-- Material provided follows --

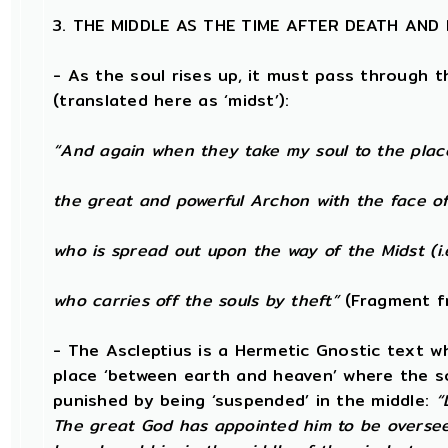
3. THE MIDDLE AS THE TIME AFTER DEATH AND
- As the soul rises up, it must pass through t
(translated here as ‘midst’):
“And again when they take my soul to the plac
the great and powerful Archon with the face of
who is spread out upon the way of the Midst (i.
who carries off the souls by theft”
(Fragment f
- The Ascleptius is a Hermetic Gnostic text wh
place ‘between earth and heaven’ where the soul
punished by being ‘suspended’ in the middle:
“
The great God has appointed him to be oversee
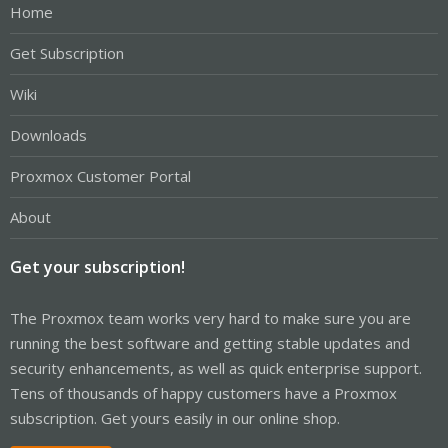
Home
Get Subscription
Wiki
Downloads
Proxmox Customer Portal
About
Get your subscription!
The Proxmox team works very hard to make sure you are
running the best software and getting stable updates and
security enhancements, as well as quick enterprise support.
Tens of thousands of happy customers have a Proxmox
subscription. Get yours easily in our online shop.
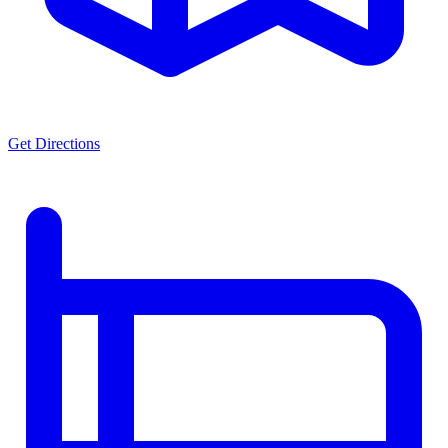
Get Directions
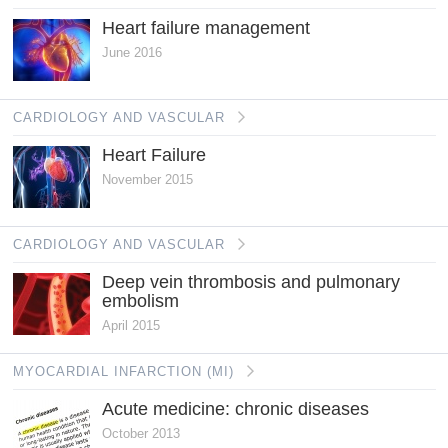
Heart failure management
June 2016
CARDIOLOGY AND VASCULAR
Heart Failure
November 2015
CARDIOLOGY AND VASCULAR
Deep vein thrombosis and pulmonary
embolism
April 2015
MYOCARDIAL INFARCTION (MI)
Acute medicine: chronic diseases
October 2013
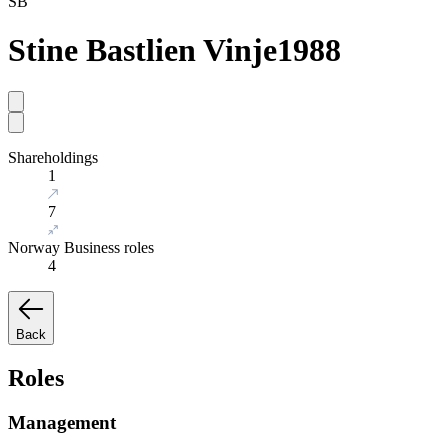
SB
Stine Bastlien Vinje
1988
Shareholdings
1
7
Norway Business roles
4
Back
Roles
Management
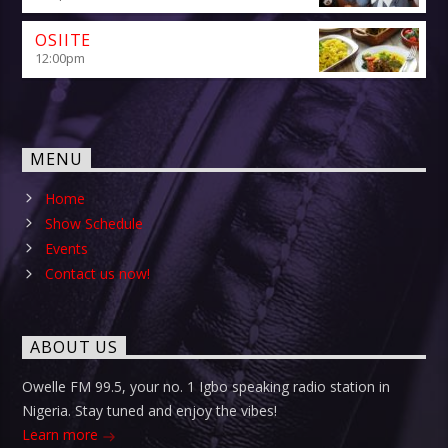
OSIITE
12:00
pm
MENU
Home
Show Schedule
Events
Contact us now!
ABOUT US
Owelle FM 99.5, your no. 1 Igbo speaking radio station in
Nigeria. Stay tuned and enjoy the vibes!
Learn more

-- Material provided concluded --
-- Material provided follows --

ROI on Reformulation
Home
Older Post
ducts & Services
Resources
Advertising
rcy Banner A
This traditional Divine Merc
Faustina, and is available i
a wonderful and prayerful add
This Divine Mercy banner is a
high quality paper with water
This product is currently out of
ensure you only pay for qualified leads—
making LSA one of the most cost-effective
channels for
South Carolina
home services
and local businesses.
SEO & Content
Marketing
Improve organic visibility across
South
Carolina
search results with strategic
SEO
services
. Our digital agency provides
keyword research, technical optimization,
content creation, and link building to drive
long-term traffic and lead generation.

-- Material provided concluded --

#### Task statement
Pull every line containing the word "Heart" out of the listing.

#### The completed task
Heart failure management
Heart Failure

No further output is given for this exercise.